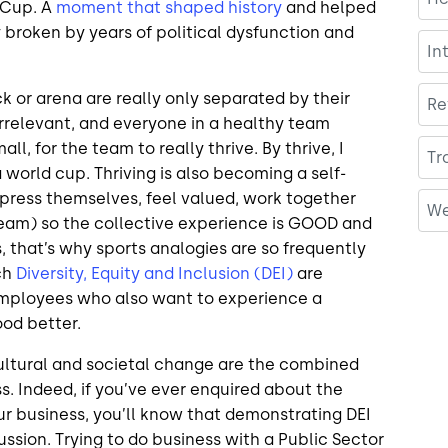
 Cup. A
moment that shaped history
and helped
y broken by years of political dysfunction and
In
ck or arena are really only separated by their
Re
 irrelevant, and everyone in a healthy team
ll, for the team to really thrive. By thrive, I
Tr
world cup. Thriving is also becoming a self-
xpress themselves, feel valued, work together
We
 team) so the collective experience is GOOD and
that’s why sports analogies are so frequently
ch
Diversity, Equity and Inclusion (DEI)
are
employees who also want to experience a
ood better.
 cultural and societal change are the combined
s. Indeed, if you’ve ever enquired about the
our business, you’ll know that demonstrating DEI
ussion. Trying to do business with a Public Sector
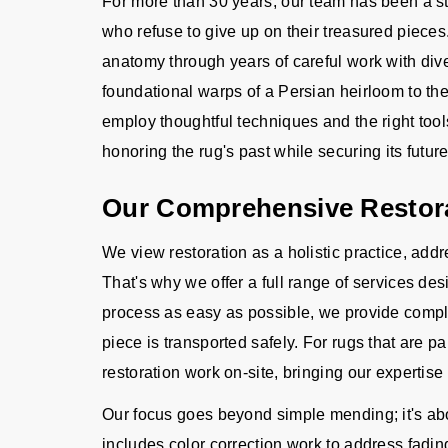
For more than 30 years, our team has been a s
who refuse to give up on their treasured piec
anatomy through years of careful work with div
foundational warps of a Persian heirloom to the
employ thoughtful techniques and the right tool
honoring the rug's past while securing its future
Our Comprehensive Restora
We view restoration as a holistic practice, ad
That's why we offer a full range of services d
process as easy as possible, we provide compl
piece is transported safely. For rugs that are pa
restoration work on-site, bringing our expertise 
Our focus goes beyond simple mending; it's abou
includes color correction work to address fadi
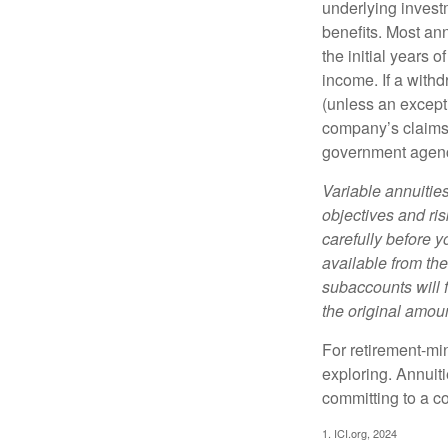
underlying invest
benefits. Most ann
the initial years
income. If a with
(unless an except
company’s claims-
government agen
Variable annuitie
objectives and ri
carefully before y
available from th
subaccounts will 
the original amoun
For retirement-mi
exploring. Annuit
committing to a co
1. ICI.org, 2024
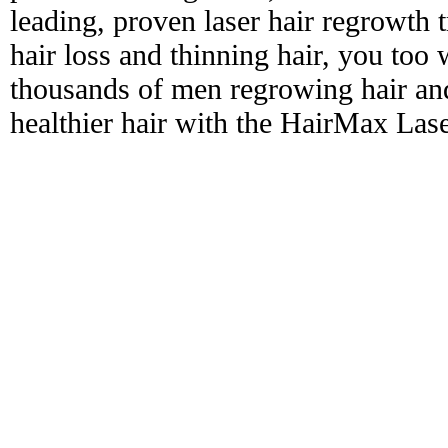
leading, proven laser hair regrowth 
hair loss and thinning hair, you too 
thousands of men regrowing hair and
healthier hair with the HairMax La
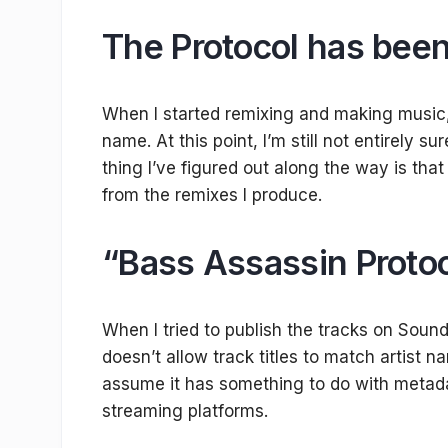
The Protocol has been
When I started remixing and making music, I
name. At this point, I’m still not entirely s
thing I’ve figured out along the way is tha
from the remixes I produce.
“Bass Assassin Proto
When I tried to publish the tracks on Sound
doesn’t allow track titles to match artist na
assume it has something to do with metada
streaming platforms.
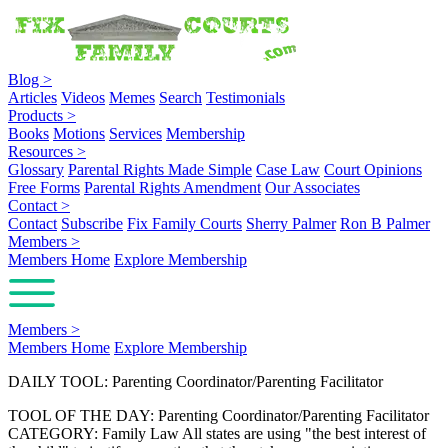
Blog
>
Articles
Videos
Memes
Search
Testimonials
Products
>
Books
Motions
Services
Membership
Resources
>
Glossary
Parental Rights Made Simple
Case Law
Court Opinions
Free Forms
Parental Rights Amendment
Our Associates
Contact
>
Contact
Subscribe
Fix Family Courts
Sherry Palmer
Ron B Palmer
Members
>
Members Home
Explore Membership
Members
>
Members Home
Explore Membership
DAILY TOOL: Parenting Coordinator/Parenting Facilitator
TOOL OF THE DAY: Parenting Coordinator/Parenting Facilitator
CATEGORY: Family Law All states are using "the best interest of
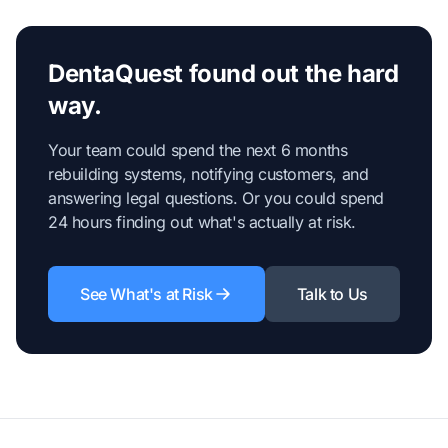
DentaQuest found out the hard
way.
Your team could spend the next 6 months
rebuilding systems, notifying customers, and
answering legal questions. Or you could spend
24 hours finding out what's actually at risk.
See What's at Risk
Talk to Us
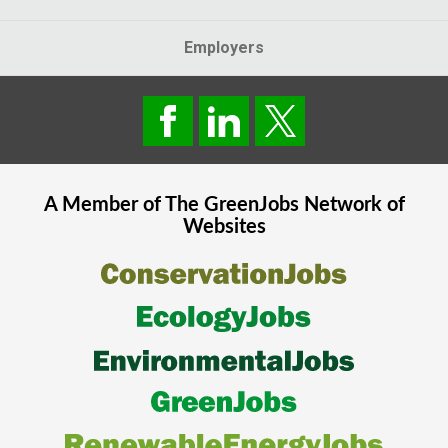
Employers
A Member of The
GreenJobs
Network of
Websites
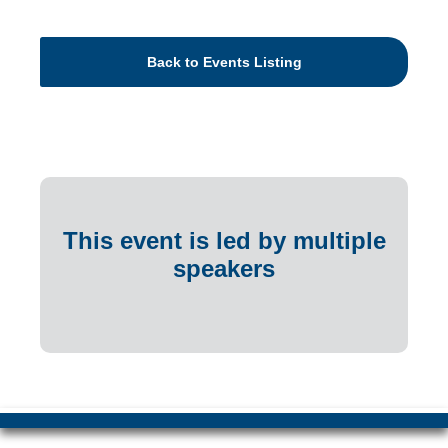
Back to Events Listing
This event is led by multiple
speakers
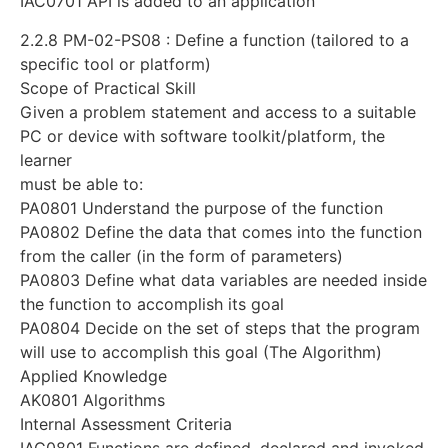
IAC0701 API is added to an application
2.2.8 PM-02-PS08 : Define a function (tailored to a
specific tool or platform)
Scope of Practical Skill
Given a problem statement and access to a suitable
PC or device with software toolkit/platform, the
learner
must be able to:
PA0801 Understand the purpose of the function
PA0802 Define the data that comes into the function
from the caller (in the form of parameters)
PA0803 Define what data variables are needed inside
the function to accomplish its goal
PA0804 Decide on the set of steps that the program
will use to accomplish this goal (The Algorithm)
Applied Knowledge
AK0801 Algorithms
Internal Assessment Criteria
IAC0801 Functions are defined, declared and invoked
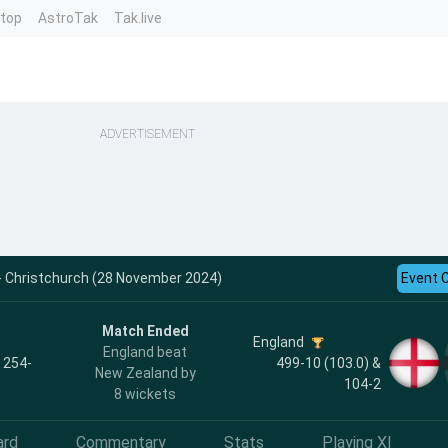
ntop
AstroTak
Tak.live
ADVERTISEMENT
 - Christchurch (28 November 2024)
Event 
Match Ended
England
England beat
, 254-
499-10 (103.0) &
New Zealand by
104-2
8 wickets
ard
Commentary
Stats
Playing XI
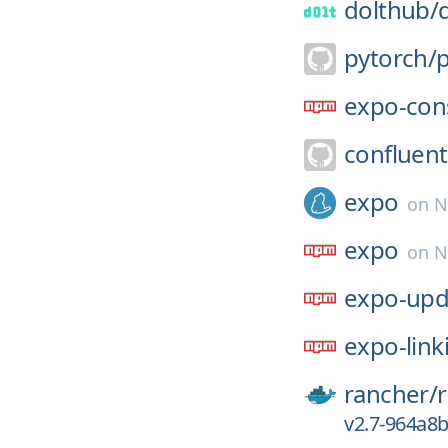
dolthub/
pytorch/
expo-con
confluent
expo
on
N
expo
on
N
expo-upd
expo-link
rancher/
v2.7-964a8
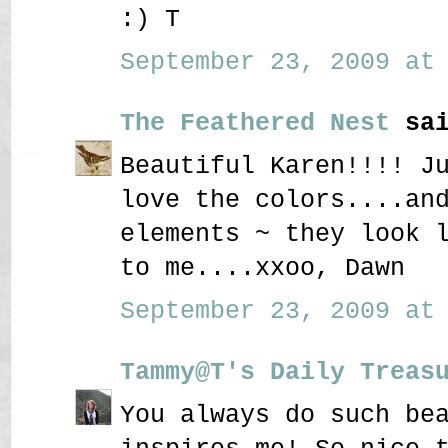
:) T
September 23, 2009 at 
The Feathered Nest
sai
Beautiful Karen!!!! J
love the colors....an
elements ~ they look 
to me....xxoo, Dawn
September 23, 2009 at 
Tammy@T's Daily Treas
You always do such be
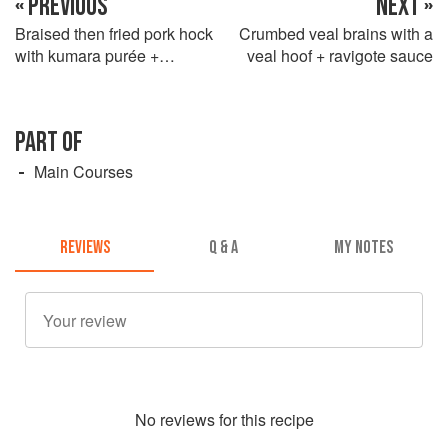
« PREVIOUS
NEXT »
Braised then fried pork hock
Crumbed veal brains with a
with kumara purée +
veal hoof + ravigote sauce
Cumberland sauce
PART OF
Main Courses
REVIEWS
Q & A
MY NOTES
No
review
s for this recipe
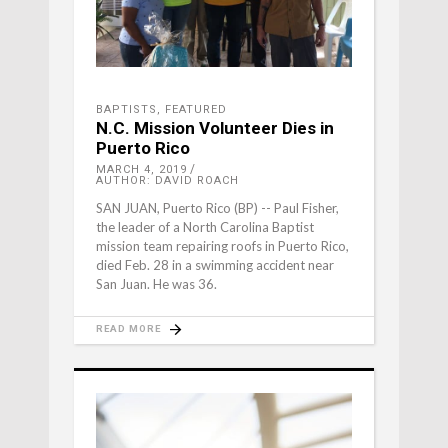
BAPTISTS
,
FEATURED
N.C. Mission Volunteer Dies in
Puerto Rico
MARCH 4, 2019
AUTHOR: DAVID ROACH
SAN JUAN, Puerto Rico (BP) -- Paul Fisher,
the leader of a North Carolina Baptist
mission team repairing roofs in Puerto Rico,
died Feb. 28 in a swimming accident near
San Juan. He was 36.
READ MORE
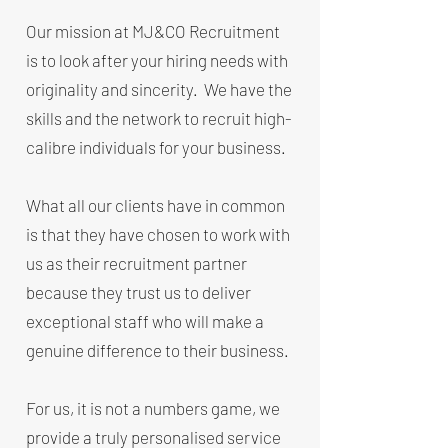
Our mission at MJ&CO Recruitment
is to look after your hiring needs with
originality and sincerity. We have the
skills and the network to recruit high-
calibre individuals for your business.
What all our clients have in common
is that they have chosen to work with
us as their recruitment partner
because they trust us to deliver
exceptional staff who will make a
genuine difference to their business.
For us, it is not a numbers game, we
provide a truly personalised service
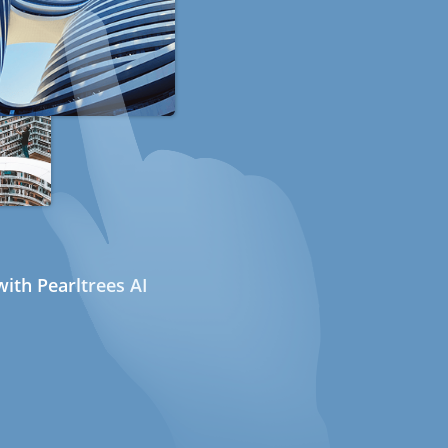
ith Pearltrees AI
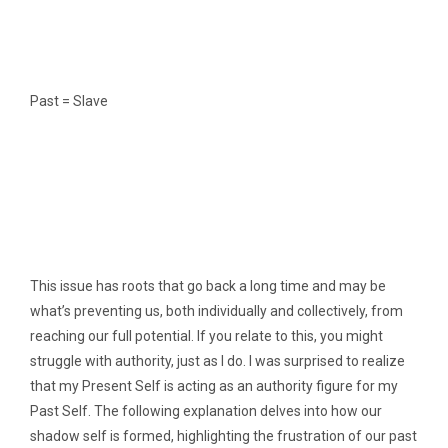
Past = Slave
This issue has roots that go back a long time and may be
what’s preventing us, both individually and collectively, from
reaching our full potential. If you relate to this, you might
struggle with authority, just as I do. I was surprised to realize
that my Present Self is acting as an authority figure for my
Past Self. The following explanation delves into how our
shadow self is formed, highlighting the frustration of our past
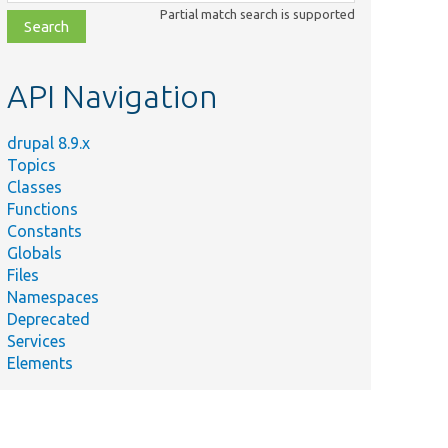
class,
Partial match search is supported
file,
topic,
etc.
API Navigation
drupal 8.9.x
Topics
Classes
Functions
Constants
Globals
Files
Namespaces
Deprecated
Services
Elements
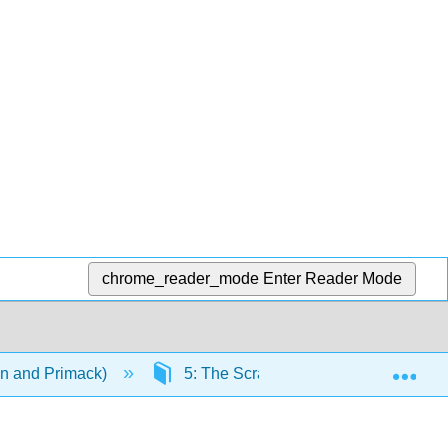
chrome_reader_mode
Enter Reader Mode
Exp
on and Primack)
5: The Scramble for Space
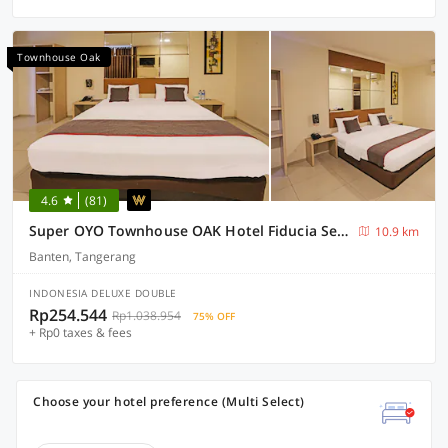
Townhouse Oak
4.6
(81)
Super OYO Townhouse OAK Hotel Fiducia Serpong
10.9 km
Banten, Tangerang
INDONESIA DELUXE DOUBLE
Rp254.544
Rp1.038.954
75% OFF
+ Rp0 taxes & fees
Choose your hotel preference (Multi Select)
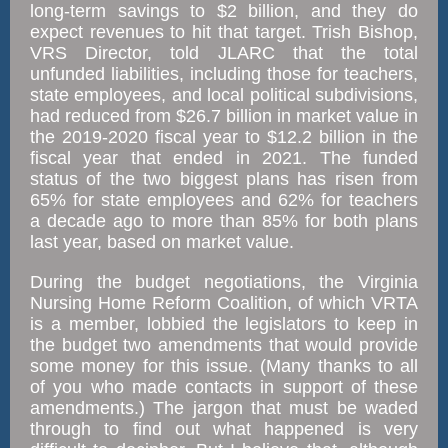
long-term savings to $2 billion, and they do
expect revenues to hit that target. Trish Bishop,
VRS Director, told JLARC that the total
unfunded liabilities, including those for teachers,
state employees, and local political subdivisions,
had reduced from $26.7 billion in market value in
the 2019-2020 fiscal year to $12.2 billion in the
fiscal year that ended in 2021. The funded
status of the two biggest plans has risen from
65% for state employees and 62% for teachers
a decade ago to more than 85% for both plans
last year, based on market value.
During the budget negotiations, the Virginia
Nursing Home Reform Coalition, of which VRTA
is a member, lobbied the legislators to keep in
the budget two amendments that would provide
some money for this issue. (Many thanks to all
of you who made contacts in support of these
amendments.) The jargon that must be waded
through to find out what happened is very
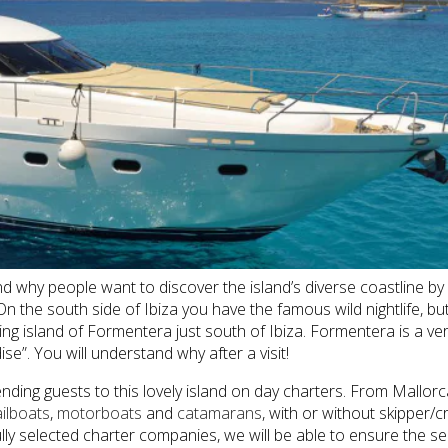
and why people want to discover the island’s diverse coastline by
the south side of Ibiza you have the famous wild nightlife, but 
 island of Formentera just south of Ibiza. Formentera is a very 
e”. You will understand why after a visit!
nding guests to this lovely island on day charters. From Mallor
ailboats
,
motorboats
and
catamarans
, with or without skipper
y selected charter companies, we will be able to ensure the ser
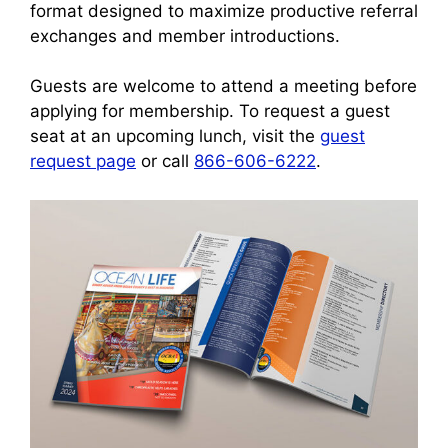
format designed to maximize productive referral
exchanges and member introductions.
Guests are welcome to attend a meeting before
applying for membership. To request a guest
seat at an upcoming lunch, visit the
guest
request page
or call
866-606-6222
.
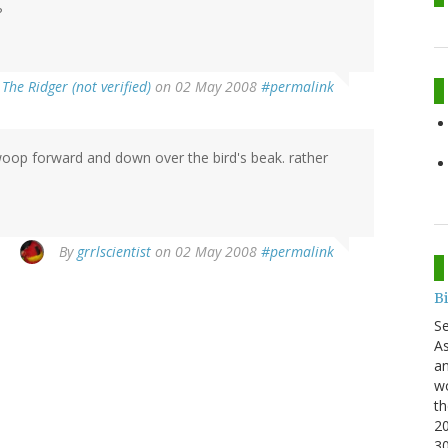
?
y
The Ridger (not verified)
on 02 May 2008
#permalink
swoop forward and down over the bird's beak. rather
By
grrlscientist
on 02 May 2008
#permalink
B
S
As
an
wo
th
20
3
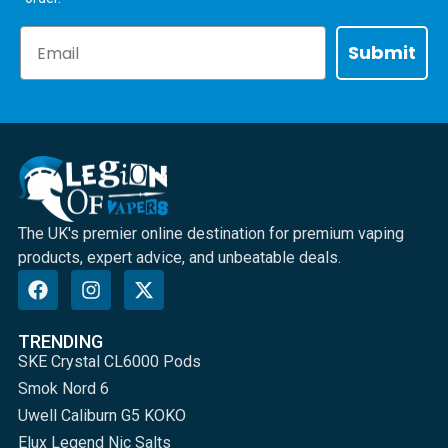
Email
Submit
The UK's premier online destination for premium vaping
products, expert advice, and unbeatable deals.
TRENDING
SKE Crystal CL6000 Pods
Smok Nord 6
Uwell Caliburn G5 KOKO
Elux Legend Nic Salts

◆ ◆ ◆ ◆ ◆

# Task to carry out:
From the line containing "fiscal year that ended in 2021. The funded" to the final line of the entries, both included, transcribe every line exactly, omit the pictures, and add nothing more.

# Expected answer:
fiscal year that ended in 2021. The funded
status of the two biggest plans has risen from
65% for state employees and 62% for teachers
a decade ago to more than 85% for both plans
last year, based on market value.
During the budget negotiations, the Virginia
Nursing Home Reform Coalition, of which VRTA
is a member, lobbied the legislators to keep in
the budget two amendments that would provide
some money for this issue. (Many thanks to all
of you who made contacts in support of these
amendments.) The jargon that must be waded
through to find out what happened is very
and why people want to discover the island’s diverse coastline by
the south side of Ibiza you have the famous wild nightlife, but 
 island of Formentera just south of Ibiza. Formentera is a very 
e”. You will understand why after a visit!
nding guests to this lovely island on day charters. From Mallor
ailboats
,
motorboats
and
catamarans
, with or without skipper
y selected charter companies, we will be able to ensure the ser
format designed to maximize productive referral
exchanges and member introductions.
Guests are welcome to attend a meeting before
applying for membership. To request a guest
seat at an upcoming lunch, visit the
guest
request page
or call
866-606-6222
.
?
y
The Ridger (not verified)
on 02 May 2008
#permalink
swoop forward and down over the bird's beak. rather
By
grrlscientist
on 02 May 2008
#permalink
B
S
As
an
wo
th
20
3
Email
Submit
The UK's premier online destination for premium vaping
products, expert advice, and unbeatable deals.
TRENDING
SKE Crystal CL6000 Pods
Smok Nord 6
Uwell Caliburn G5 KOKO
Elux Legend Nic Salts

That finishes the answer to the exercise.